If you don't have a car -- or don't want to bother with parking -- the Potomac Riverboat Company runs a water taxi service from the Georgetown waterfront to Old Town. (Check the company's Web site for discount coupons.) It's not as exciting, but Metro goes there too -- take the Blue or Yellow lines to King Street, and look for the free shuttle buses that run to the historic district. (It's a 15- to 20-minute walk otherwise, and an enjoyable stroll past small boutiques if you don't have children in tow.)

Some history buffs will want to continue their exploration of the founding fathers by making a trip to Mount Vernon, George Washington's nearby estate. It's reachable by boat (the Potomac Riverboat Company again), car or public transportation; Catch the Metro from King Street to Huntington, where you can get Fairfax Connector bus 101 to the estate's front gate.

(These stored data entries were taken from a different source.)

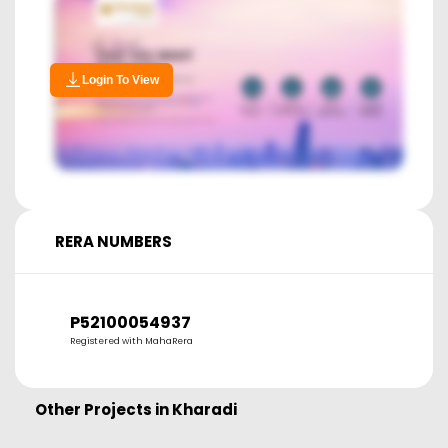
Login To View
RERA NUMBERS
P52100054937
Registered with MahaRera
Other Projects in
Kharadi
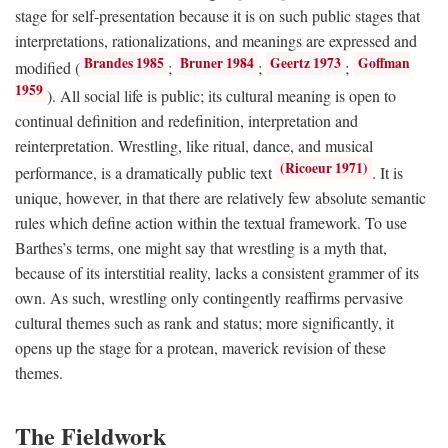
stage for self-presentation because it is on such public stages that
interpretations, rationalizations, and meanings are expressed and
Brandes 1985
Bruner 1984
Geertz 1973
Goffman
modified (
;
;
;
1959
). All social life is public; its cultural meaning is open to
continual definition and redefinition, interpretation and
reinterpretation. Wrestling, like ritual, dance, and musical
(Ricoeur 1971)
performance, is a dramatically public text
. It is
unique, however, in that there are relatively few absolute semantic
rules which define action within the textual framework. To use
Barthes’s terms, one might say that wrestling is a myth that,
because of its interstitial reality, lacks a consistent grammer of its
own. As such, wrestling only contingently reaffirms pervasive
cultural themes such as rank and status; more significantly, it
opens up the stage for a protean, maverick revision of these
themes.
The Fieldwork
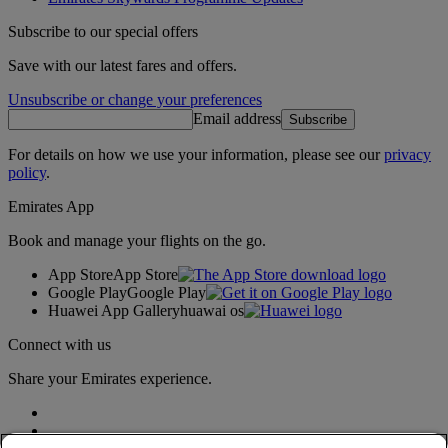
Subscribe to our special offers
Save with our latest fares and offers.
Unsubscribe or change your preferences
Email address
Subscribe
For details on how we use your information, please see our
privacy
policy
.
Emirates App
Book and manage your flights on the go.
App Store
App Store
Google Play
Google Play
Huawei App Gallery
huawai os
Connect with us
Share your Emirates experience.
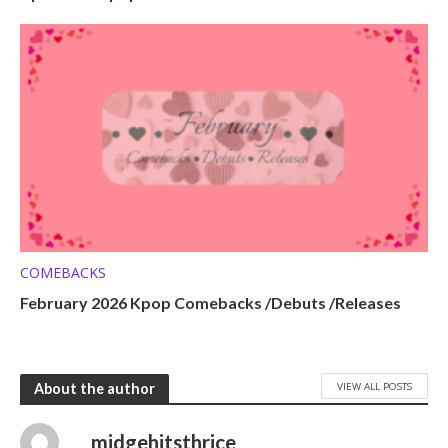
COMEBACKS
February 2026 Kpop Comebacks /Debuts /Releases
VIEW ALL POSTS
About the author
midgehitsthrice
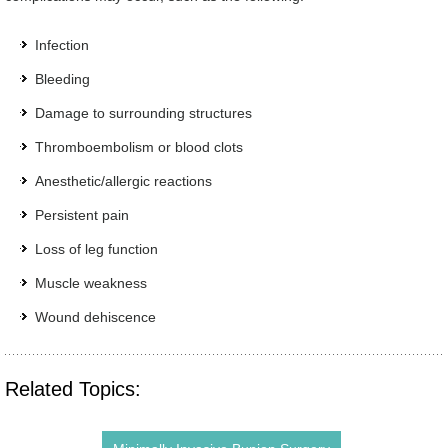
Infection
Bleeding
Damage to surrounding structures
Thromboembolism or blood clots
Anesthetic/allergic reactions
Persistent pain
Loss of leg function
Muscle weakness
Wound dehiscence
Related Topics:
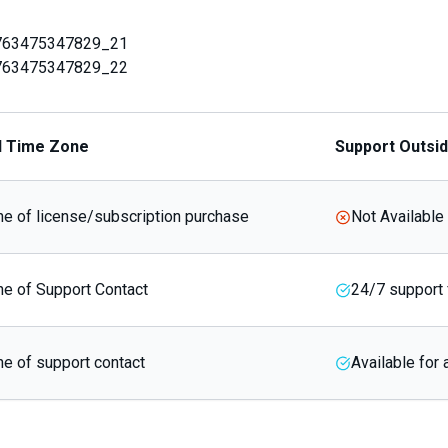
763475347829_21
763475347829_22
d Time Zone
Support Outsi
e of license/subscription purchase
Not Available
e of Support Contact
24/7 support 
e of support contact
Available for 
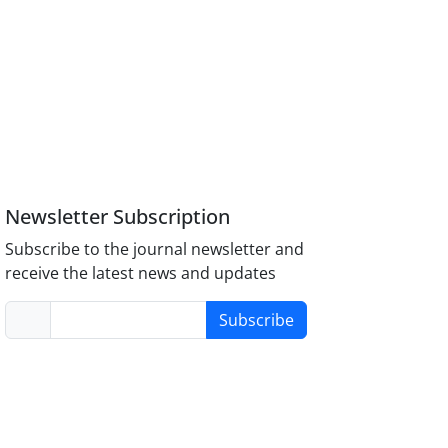
Newsletter Subscription
Subscribe to the journal newsletter and
receive the latest news and updates
Subscribe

Others, though, will want to head back to Washington, and we suggest a tour of the recently renovated National Portrait Gallery and American Art Museum in the revived Penn Quarter neighborhood. Both museums are open until 7 p.m. daily, so there's no need to rush back. (Note that this area includes the Verizon Center, home to the Washington Wizards basketball team and the Washington Capitals hockey team, and is likely to be crowded on game nights.) There's plenty of shopping and entertainment nearby, including the ever-popular tapas restaurant Zaytinya, modern Indian at Rasika, Spanish tapas at Jaleo and gourmet brick-oven pizzas at Matchbox. Proof is one of the city's top restaurants and wine bars, and offers a by-the-glass selection that will delight oenophiles. For cocktails, we like the attractive courtyard bar at Poste, inside the Hotel Monaco, and the wildly inventive cocktails at PS 7's and Rasika.. Those preferring pubs to pomegranate martinis can check out the quiz nights at live music at Fado Irish Pub, the large selection of draft beers at R.F.D. Washington, or Rocket Bar, a fun bar that offers pool, darts, shuffleboard, Skee-Ball and other amusements.